BAB II KAJIAN TEORI -...
Transcript of BAB II KAJIAN TEORI -...
8
BAB II
KAJIAN TEORI
Pada bagian ini penulis memaparkan teori-teori yang digunakan untuk
menganalisis semua data yang dianalisis. Adapun teori yang digunakan yaitu teori
tentang kepribadian dari Carl Gustav Jung tentang struktur psyche yang terdiri
dari conscious ego, personal unconscious, dan collective unconscious. Selain
menggunakan teori tersebut, penulis juga menggunakan teori gangguan
kecemasan, pendekatan psikoanalisis dan teori pengkarakterisasian sebagai alat
bantu dalam menganalisis data.
Dalam menganalisis data, sebuah karya sastra berupa novel tidak dapat
dianalisis secara langsung dengan menggunakan teori psikoanalisis, namun
terlebih dahulu harus menggunakan sebuah pendekatan ke dalam bidang
psikologi. Pendekatan tersebut disebut dengan pendekatan psikoanalisis
2.1. Pendekatan Psikoanalisis (Psychoanalysis Approach)

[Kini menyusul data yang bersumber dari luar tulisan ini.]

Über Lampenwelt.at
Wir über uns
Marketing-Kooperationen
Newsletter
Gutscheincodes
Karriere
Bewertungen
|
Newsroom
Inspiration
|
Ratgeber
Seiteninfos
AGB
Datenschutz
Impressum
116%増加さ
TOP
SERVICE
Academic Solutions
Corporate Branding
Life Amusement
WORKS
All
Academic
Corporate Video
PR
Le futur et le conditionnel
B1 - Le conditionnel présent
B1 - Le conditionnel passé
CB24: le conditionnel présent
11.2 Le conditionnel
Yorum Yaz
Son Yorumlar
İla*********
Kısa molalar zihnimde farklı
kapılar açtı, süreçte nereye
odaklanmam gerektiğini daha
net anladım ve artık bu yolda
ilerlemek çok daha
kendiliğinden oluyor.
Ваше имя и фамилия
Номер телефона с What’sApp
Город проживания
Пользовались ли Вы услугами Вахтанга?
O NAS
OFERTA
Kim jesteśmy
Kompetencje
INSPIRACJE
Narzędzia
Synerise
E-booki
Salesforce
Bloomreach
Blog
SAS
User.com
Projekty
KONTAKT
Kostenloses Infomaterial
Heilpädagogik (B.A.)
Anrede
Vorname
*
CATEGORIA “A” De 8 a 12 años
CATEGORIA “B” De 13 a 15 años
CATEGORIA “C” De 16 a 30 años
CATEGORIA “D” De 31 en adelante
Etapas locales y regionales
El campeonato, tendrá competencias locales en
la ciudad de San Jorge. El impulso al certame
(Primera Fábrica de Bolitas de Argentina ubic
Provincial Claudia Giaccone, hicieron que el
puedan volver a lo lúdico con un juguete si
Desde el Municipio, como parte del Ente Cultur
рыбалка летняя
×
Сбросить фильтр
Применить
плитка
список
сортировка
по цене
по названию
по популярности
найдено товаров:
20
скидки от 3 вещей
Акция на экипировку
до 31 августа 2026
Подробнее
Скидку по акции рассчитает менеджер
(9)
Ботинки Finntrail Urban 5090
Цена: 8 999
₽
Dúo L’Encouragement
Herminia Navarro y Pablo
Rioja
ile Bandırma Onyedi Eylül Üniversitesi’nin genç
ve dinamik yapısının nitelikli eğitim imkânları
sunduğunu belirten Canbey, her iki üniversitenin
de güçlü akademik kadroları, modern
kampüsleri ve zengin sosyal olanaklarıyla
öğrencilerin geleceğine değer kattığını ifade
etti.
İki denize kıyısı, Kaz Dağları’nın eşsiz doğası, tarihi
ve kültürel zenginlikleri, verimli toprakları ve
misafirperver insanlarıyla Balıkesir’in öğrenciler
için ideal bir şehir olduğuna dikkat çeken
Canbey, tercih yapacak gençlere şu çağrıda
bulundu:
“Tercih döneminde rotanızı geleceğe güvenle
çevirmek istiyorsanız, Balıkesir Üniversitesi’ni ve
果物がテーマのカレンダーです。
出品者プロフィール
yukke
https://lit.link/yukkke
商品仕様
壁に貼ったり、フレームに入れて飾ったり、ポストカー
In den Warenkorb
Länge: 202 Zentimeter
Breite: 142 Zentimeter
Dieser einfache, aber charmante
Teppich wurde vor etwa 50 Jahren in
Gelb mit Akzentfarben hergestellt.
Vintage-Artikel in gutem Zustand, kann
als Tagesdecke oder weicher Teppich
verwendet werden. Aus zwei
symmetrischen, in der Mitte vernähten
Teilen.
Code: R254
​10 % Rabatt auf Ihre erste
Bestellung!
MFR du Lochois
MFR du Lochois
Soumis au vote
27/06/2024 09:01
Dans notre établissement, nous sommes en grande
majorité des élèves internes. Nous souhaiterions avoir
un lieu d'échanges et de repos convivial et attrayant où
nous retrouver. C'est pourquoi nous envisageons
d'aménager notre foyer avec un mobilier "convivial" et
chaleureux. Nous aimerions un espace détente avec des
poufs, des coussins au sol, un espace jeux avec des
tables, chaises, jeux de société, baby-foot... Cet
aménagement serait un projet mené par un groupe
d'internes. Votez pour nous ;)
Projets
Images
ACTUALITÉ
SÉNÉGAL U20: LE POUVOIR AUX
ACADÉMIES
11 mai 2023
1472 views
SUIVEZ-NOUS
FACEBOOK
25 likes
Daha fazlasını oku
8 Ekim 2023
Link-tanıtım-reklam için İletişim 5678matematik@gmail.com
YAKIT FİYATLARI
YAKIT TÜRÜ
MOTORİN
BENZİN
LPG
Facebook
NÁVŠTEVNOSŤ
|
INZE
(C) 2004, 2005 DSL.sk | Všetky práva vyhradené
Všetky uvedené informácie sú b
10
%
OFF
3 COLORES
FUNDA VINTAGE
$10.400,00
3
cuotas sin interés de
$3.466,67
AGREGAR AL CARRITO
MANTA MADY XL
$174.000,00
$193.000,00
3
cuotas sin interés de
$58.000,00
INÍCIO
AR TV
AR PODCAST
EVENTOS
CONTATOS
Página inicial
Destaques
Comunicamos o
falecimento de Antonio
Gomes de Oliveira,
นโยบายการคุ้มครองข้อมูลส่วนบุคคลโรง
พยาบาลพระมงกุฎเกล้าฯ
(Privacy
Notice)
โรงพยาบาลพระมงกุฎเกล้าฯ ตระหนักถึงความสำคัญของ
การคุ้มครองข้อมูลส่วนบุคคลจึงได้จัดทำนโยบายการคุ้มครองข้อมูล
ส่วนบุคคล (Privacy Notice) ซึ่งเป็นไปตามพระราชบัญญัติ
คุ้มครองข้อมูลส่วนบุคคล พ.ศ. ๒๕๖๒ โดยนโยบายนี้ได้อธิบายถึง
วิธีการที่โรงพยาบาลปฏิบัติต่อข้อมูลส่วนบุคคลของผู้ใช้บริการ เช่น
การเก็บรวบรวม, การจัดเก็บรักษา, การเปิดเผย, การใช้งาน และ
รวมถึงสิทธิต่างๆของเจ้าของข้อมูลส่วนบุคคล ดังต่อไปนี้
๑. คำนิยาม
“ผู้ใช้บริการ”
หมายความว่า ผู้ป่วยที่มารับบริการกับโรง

Gagasan psikoanalisis pertama kali dicetuskan oleh Sigmund Freud (1920)
yang pada awalnya adalah metode terapi kejiwaan untuk tujuan medis. Kemudian
Freud menerapkan metode psikoanalisisnya ke dalam dunia sastra. Dia
mengemukakan bahwa psikoanalisis dapat digunakan untuk semua hasil karya
imajinasi manusia, termasuk di antaranya adalah novel. Dalam sebuah novel,
pendekatan psikoanalisis dapat digunakan untuk menganalisis kejiwaan tokoh.
9
Semenjak itu perkembangan psikoanalisis di bidang sastra sangat pesat.
Banyak tokoh-tokoh bermunculan dan tokoh-tokoh tersebut tidak lain adalah
pengikut dan murid dari Freud.
Salah satu tokoh yang mengembangkan teori psikoanalis adalah Carl
Gustav Jung. Jung adalah seorang psikiater dari Swiss. Dia juga merupakan
Freudian dan sekaligus murid dari Freud. Jung (1961:333) menyebutkan bahwa
semua pemikiran yang diterapkannya hampir sama dengan Freud, namun
perbedaannya terletak pada teori tentang ketidaksadaran manusia. Freud menilai
bahwa unsur seksual sangat dominan dalam ketidaksadaran (unconscious)
manusia, sedangkan Jung menilai bahwa faktor historis lah yang mendominasi
ketidaksadaran (unconscious) manusia. Oleh karena perbedaan pendapat itu lah
kemudian Jung mengembangkan lagi teori tentang kepribadian yang
digunakannya untuk mengidentifikasi kejiwaan dan tingkah laku manusia.
2.1.1. Teori Kepribadian Jung
Teori kepribadian adalah salah satu teori yang digunakan dalam bidang
kajian psikoanalisis. Menurut Jung (1961) menyatakan bahwa kepribadian
bersumber pada psyche yang di dalamnya terdapat conscious ego, personal
unconscious, dan collective unconscious.
Jung dalam Shelburne (1988:28) menyatakan bahwa conscious ego itu
kompleks karena merupakan kesadaran jiwa yang di dalamnya terdapat pikiran,
persepsi, ingatan, dan perasaan yang semua itu berhubungan erat dengan faktor-
faktor historis manusia.
10
Faktor-faktor historis itu muncul sebagai respon yang mengingatkan
dirinya akan ingatan masa lalu yang telah dia alami yang kemudian disimpan
dalam ingatan alam bawah sadarnya yang sering disebut dengan ketidaksadaran
jiwa (unconscious). Setiap individu mempunyai ketidaksadaran jiwa masing-
masing sesuai dengan pengalaman hidupnya akan kenangan manis atau pun pahit.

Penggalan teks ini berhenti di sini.